Capítulo 2
O Cãopirôto
Dois dias...apenas
dois dias e já éramos os primeiros à porta do céu caso Jesus voltasse naquele
momento, de tanta que era a nossa santidade, ou pelo menos a que queríamos que
ela pensasse que tínhamos, mas...ele...ele não estava lá.
Eis que chega o carro do pai dela...não lembro bem
que carro era, mas sei que era verde, um verde que contrastava com qualquer uma
de nossas roupas, Mário Alberto usava uma blusa cáqui e uma calça de brim
tingida de preto para parecer nova, lembro bem que ele a usara na festa de ano
novo dois anos antes, eu de listras em vermelho e amarelo, Manel Hilário de
camisa branca de uma marca conhecida...Hering...Carlos Magno de roupa social
que findava num colete igual esses que os escritores usam...almofadinha!! Paolo
era o mais novo de nós e estava de conjuntinho infanto juvenil e Rubinho de
calça USTOP e camisa xadrez...e o carro? ...verde ora...tão somente verde...mas
ele...bom...ele não estava lá...
Ela desceu do carro e o sol pareceu diminuir seu
brilho...há bem poucos minutos atrás teimava em nos derreter com seus raios
ardentes e ...acho que ficou tímido diante daquela formosura de menina...ainda
não chegara ao Debut, mas nem o
imponente astro rei encorajou-se a encarar-lhe o brilho...que divina...vestido
longo, sereno, de cores tradicionais, um sapato de salto alto baixinho, desta
feita usava no cabelo uma travessa de florzinhas...se dirigia a nós em passos
suaves...sorriso nos lábios...duvido que algum de nós não tenha pensado em
casamento naquele momento apesar das poucas idades, entre 13 e 14 anos...mas
agindo como homens...mas ele não estava lá...não, não estava lá... ...
...não o quê?????
De repente ouvimos um “-CÓÓÓÓÓRRRRREEEEE!!!!”

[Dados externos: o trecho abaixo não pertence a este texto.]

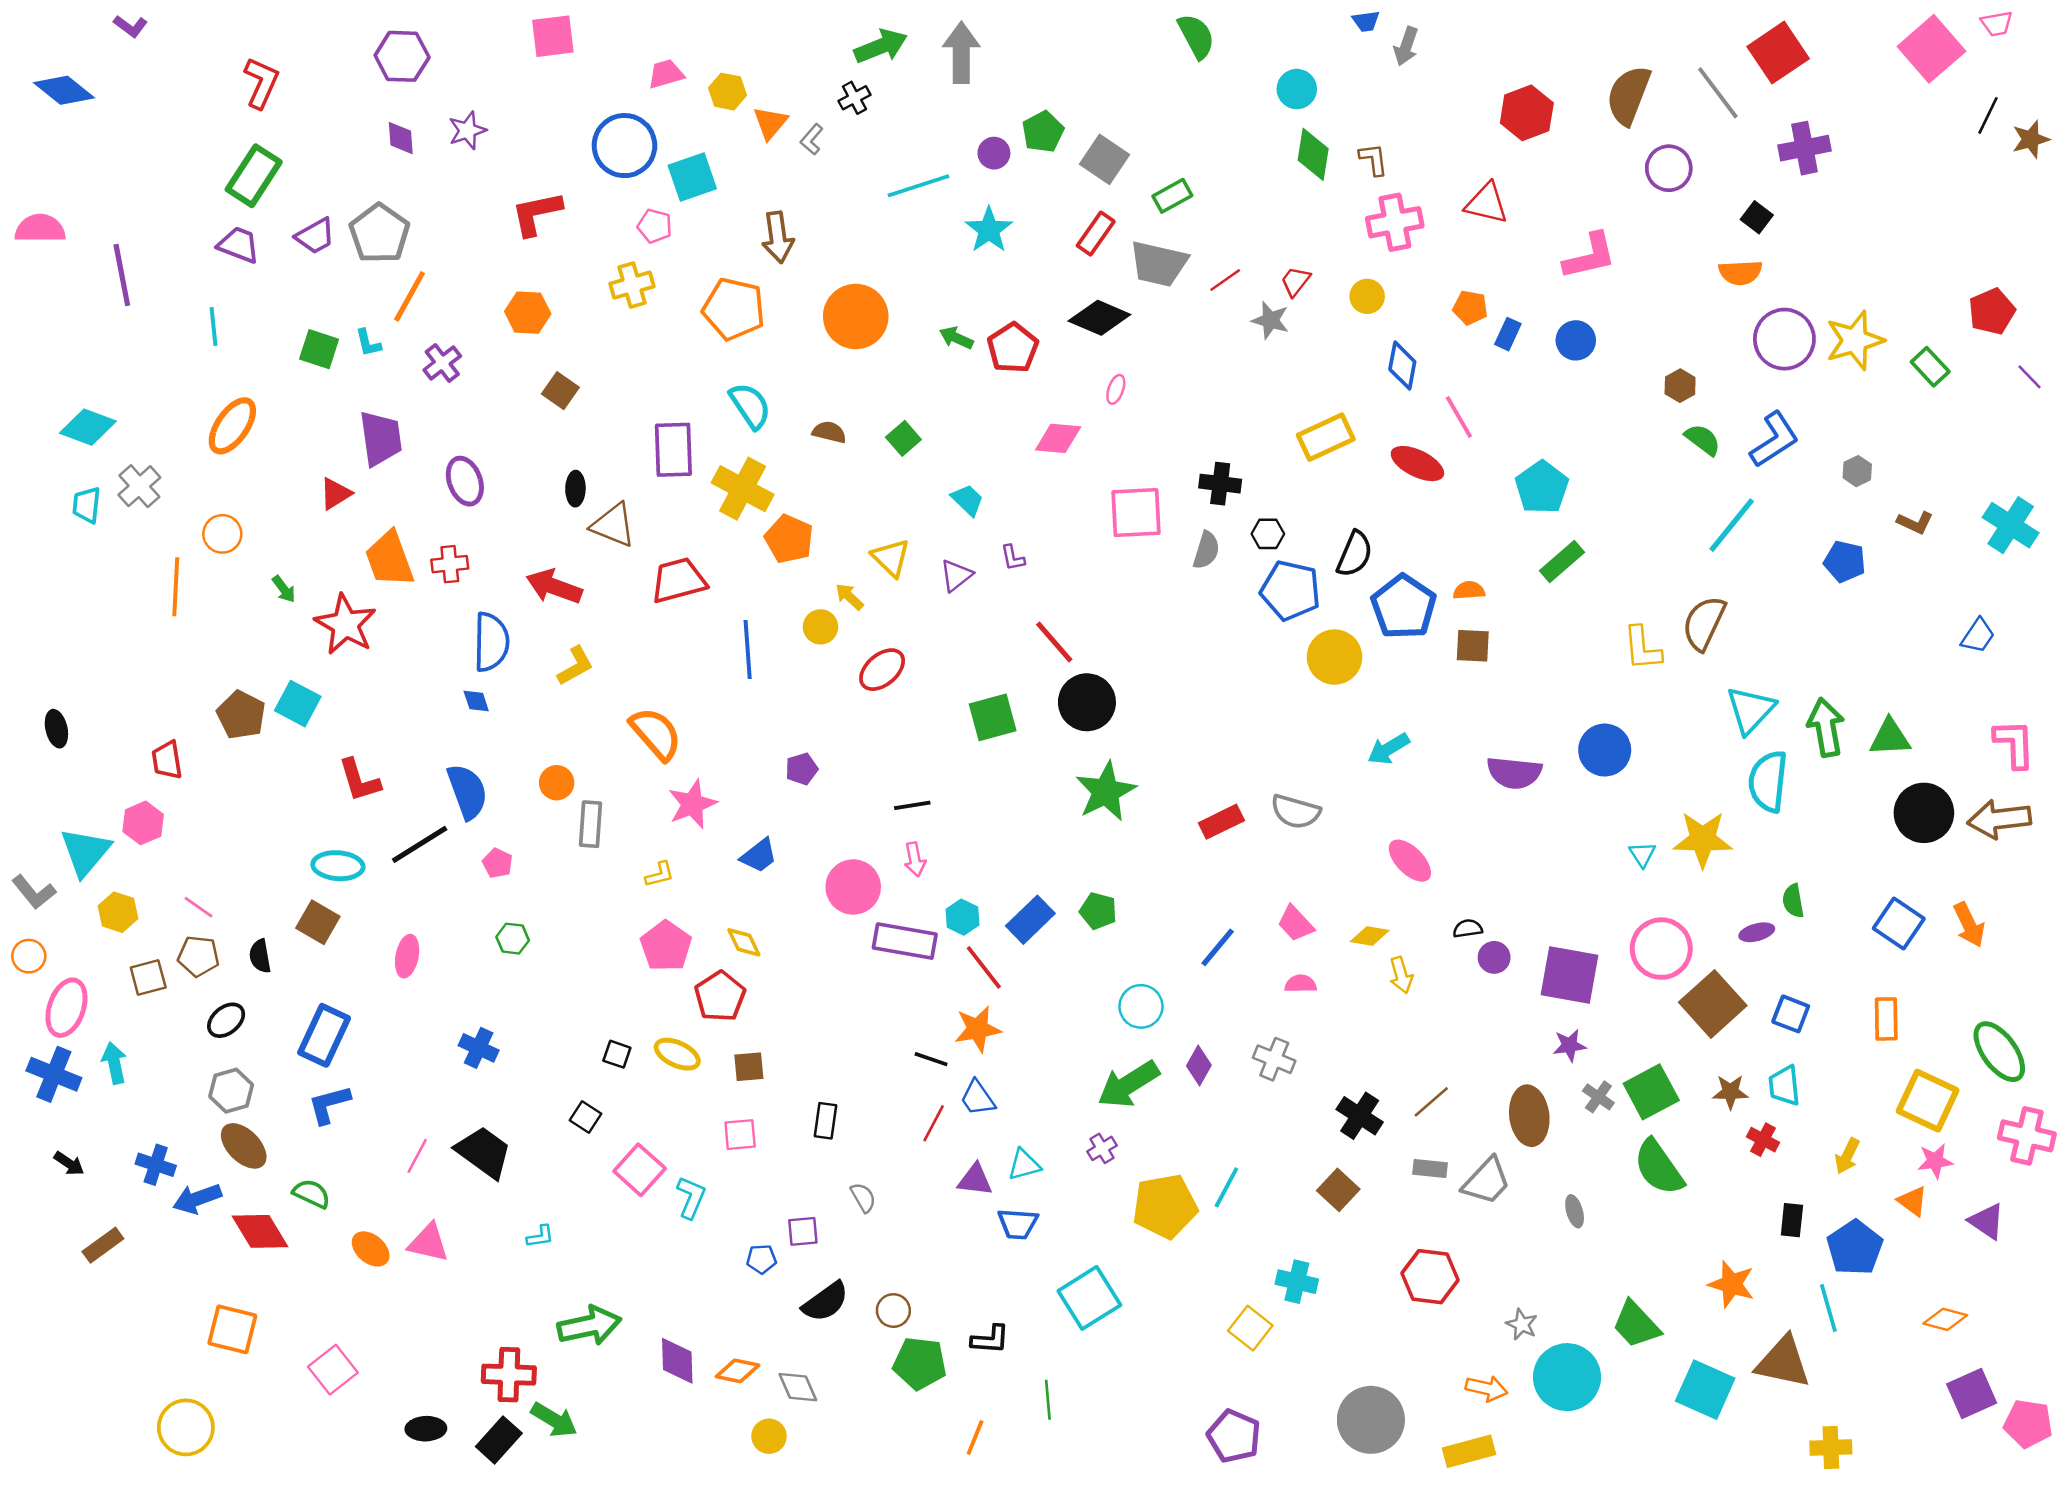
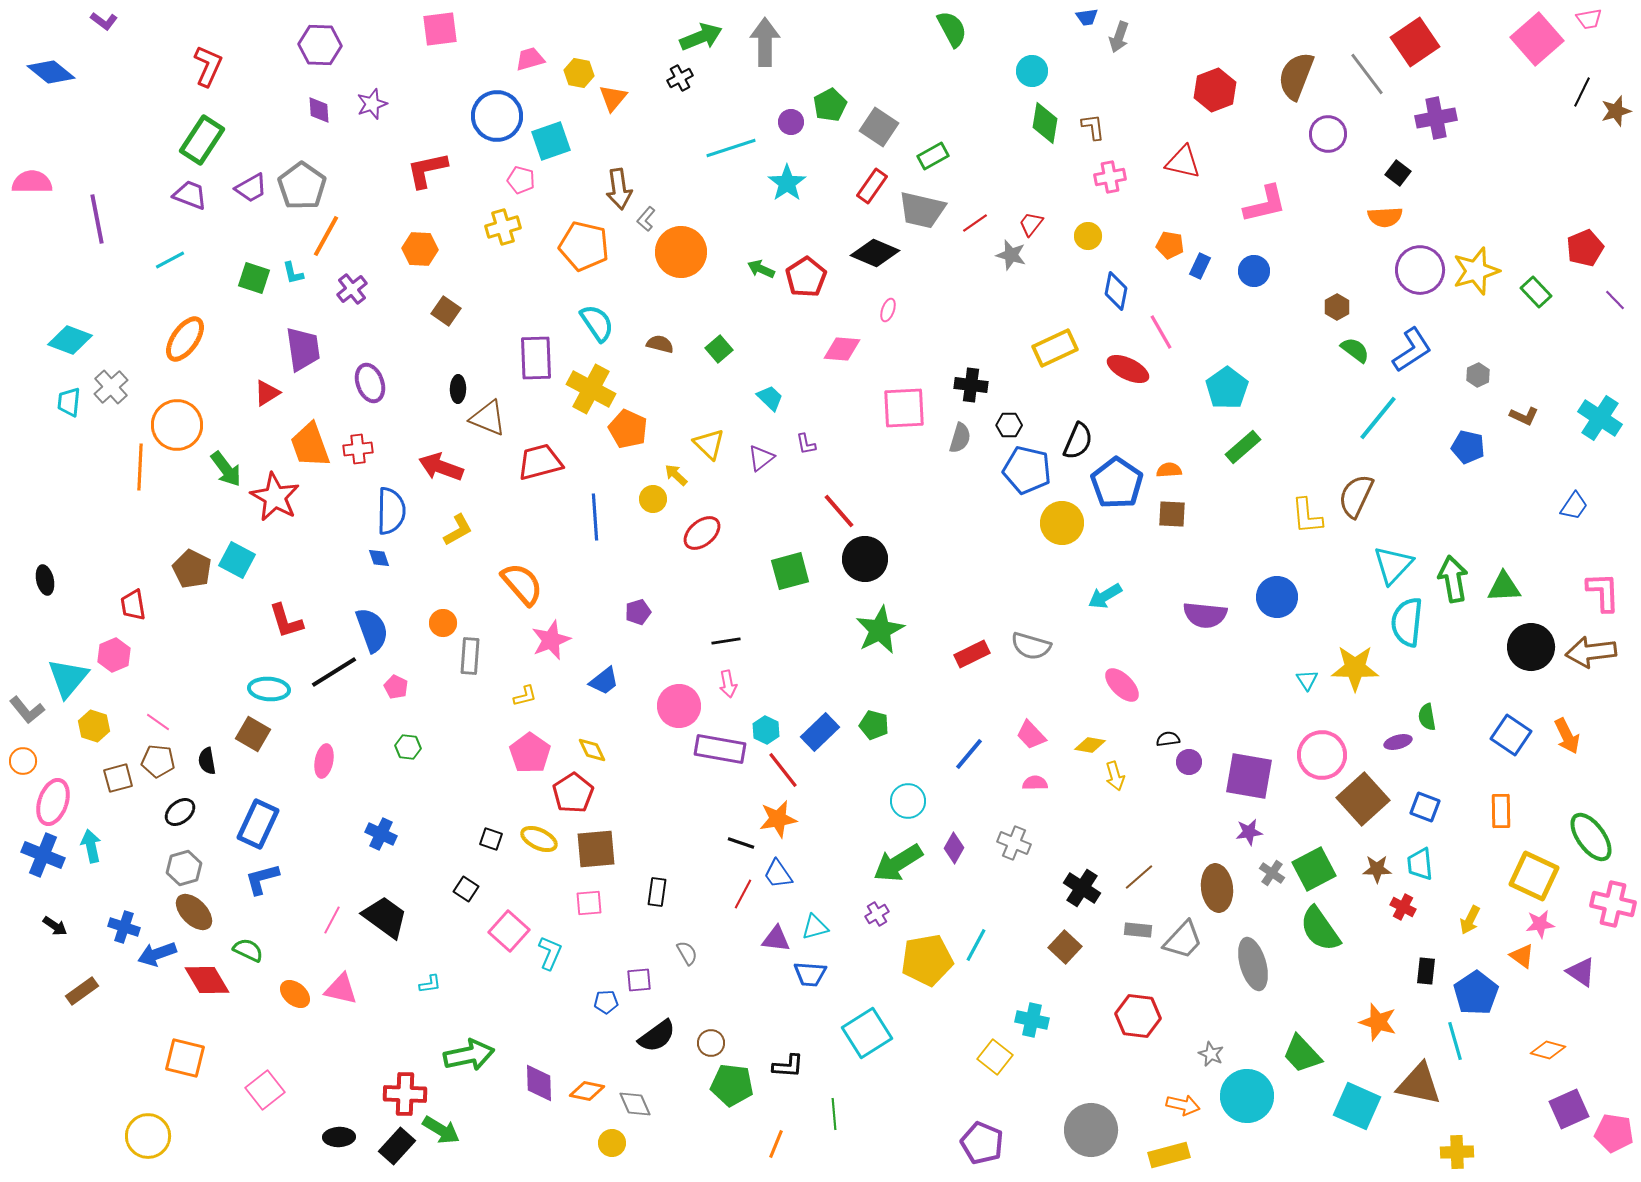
gray L-shape: (812, 139) -> (646, 219), moved
pink cross: (1395, 222) -> (1110, 177), size x0.7
cyan line: (214, 327) -> (170, 260), turned 68
orange circle: (222, 534) -> (177, 425), size x1.6
green arrow: (284, 589) -> (226, 469), size x1.6
brown square: (749, 1067) -> (596, 849), size x1.6
gray ellipse: (1575, 1211) -> (1253, 964), size x2.0

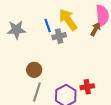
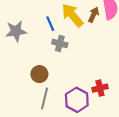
brown arrow: (96, 29) -> (94, 15), moved
gray cross: (59, 36) -> (60, 43), moved, turned 32

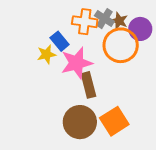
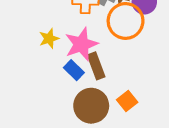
blue rectangle: (60, 41) -> (74, 70), moved
orange square: (114, 121) -> (127, 101), size x0.7

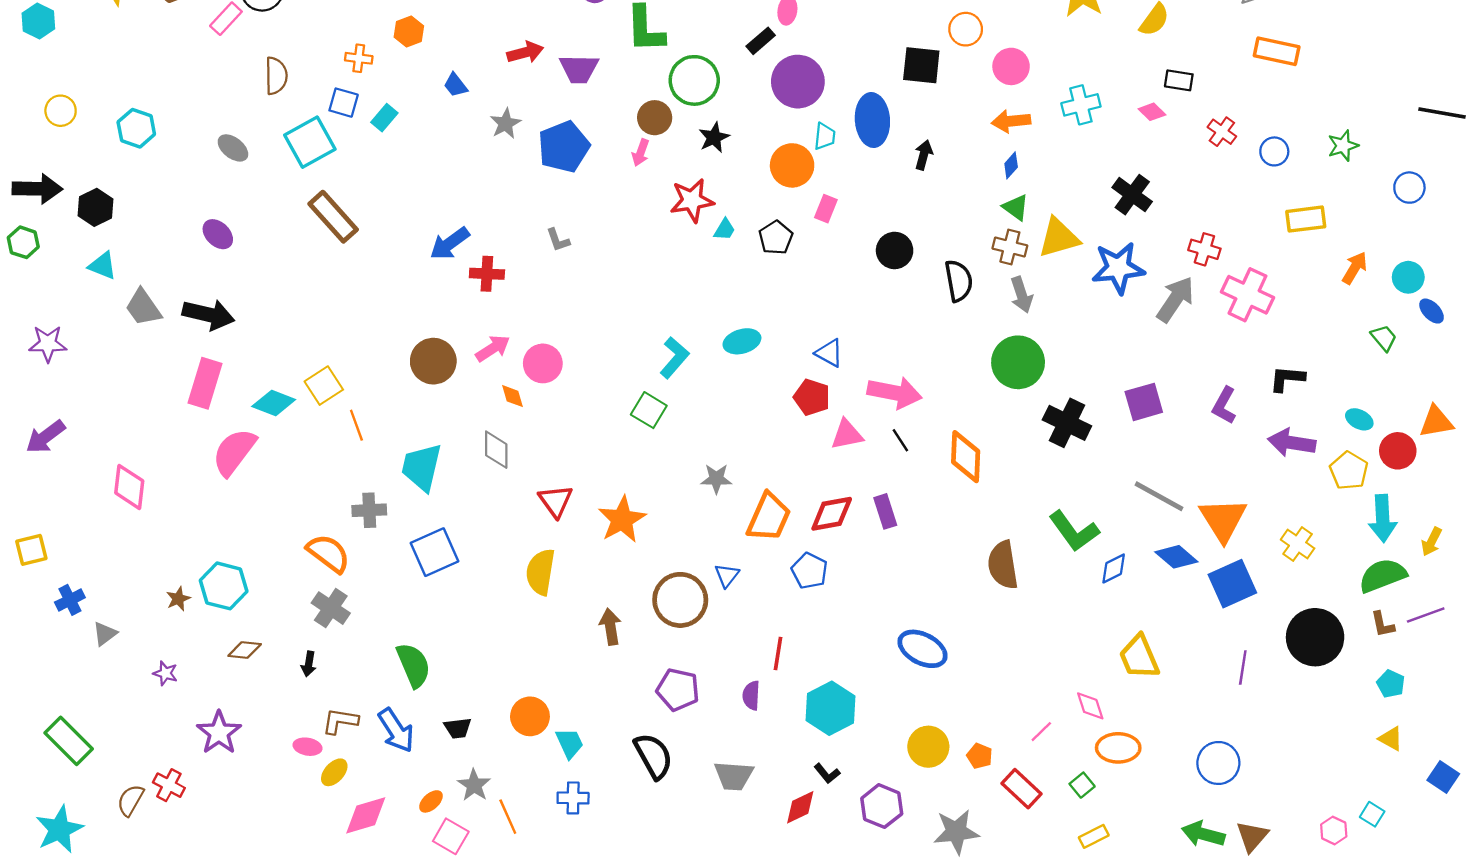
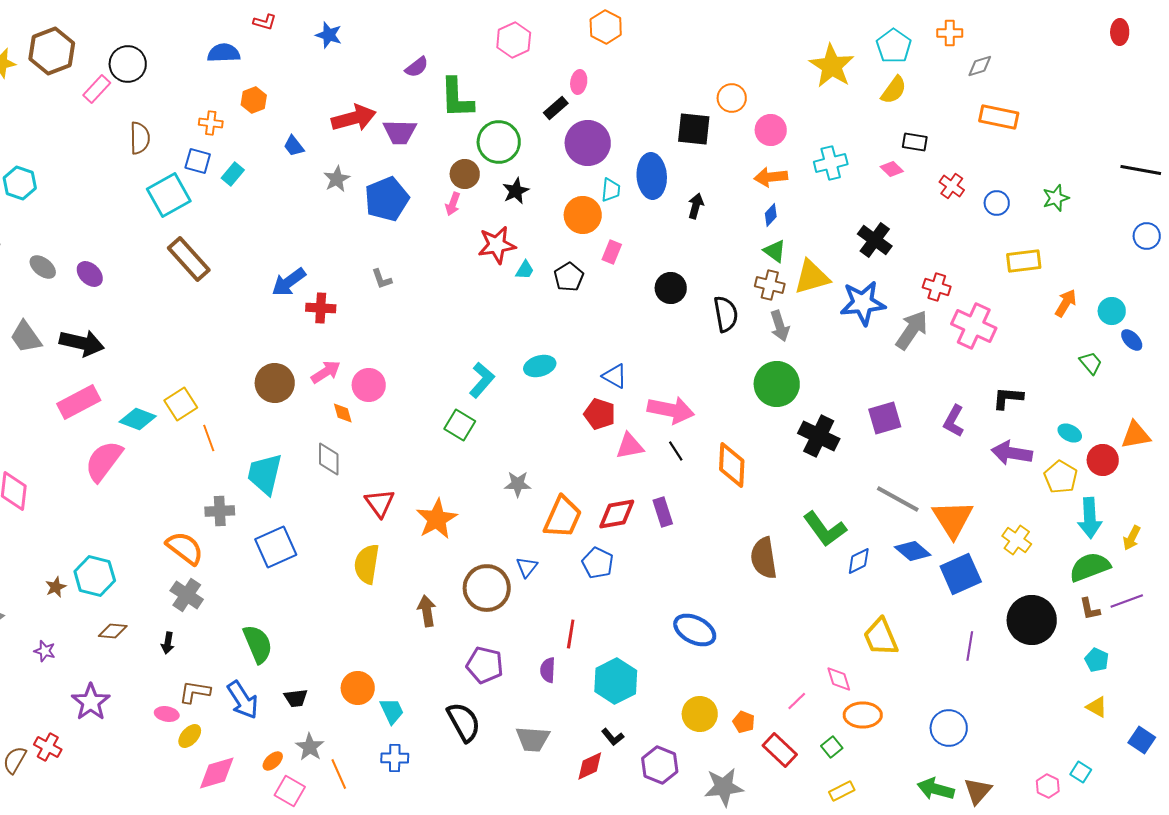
red arrow: (525, 52) -> (354, 118), size x1.4
gray ellipse: (233, 148) -> (43, 267), moved
blue circle: (1409, 188) -> (1147, 236), moved
pink rectangle: (205, 383) -> (79, 402), turned 45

PUTAQUIUPARIU era ele...Epifânio Augusto descia a
ladeira ao lado da igreja desembestado, vindo lá de cima, dum quintal onde
havia uma mangueira frondosa, com um enooorme vespeiro no tronco, bem lá no
alto...tinha derrubado a casa das vespas...o preto safado descia numa
velocidade supersônica, aos berros e se batendo...passou por nós como uma bala
preta...não...branca...não......preta albina...kkkkk...não tivemos nem ação de
correr...o enxame chegou...não, enxame não...aquilo não era um enxame era um
tsuxame.....a paquera acabou, o brilho acabou, o vestido acabou, o verde do
carro acabou...só restaram os gritos de ai, ai, ai, ...olhei pra trás no
momento da fuga e deu tempo de ver a menina gritando pelo pai e tentando se
livrar daquela nuvem de marimbondos...tadinha...soube mais tarde que os lábios
outrora carnudos sem exageros, ficaram exageradamente inchados...hihihihi!!
Dias depois nos contou Epifânio, derrubara o ninho
para pegar mel...caralho Epifânio essas aí são as abelhas burraldo!!!!...são as
abelhas que fabricam o mel...as vespas são como mulher casada enxerida...só
fabricam dor e sofrimento, seu mentecapto...
Ele era assim...endiabrado...não passava um dia
inteiro sem aprontar alguma traquinagem...sem fazer uma pretice...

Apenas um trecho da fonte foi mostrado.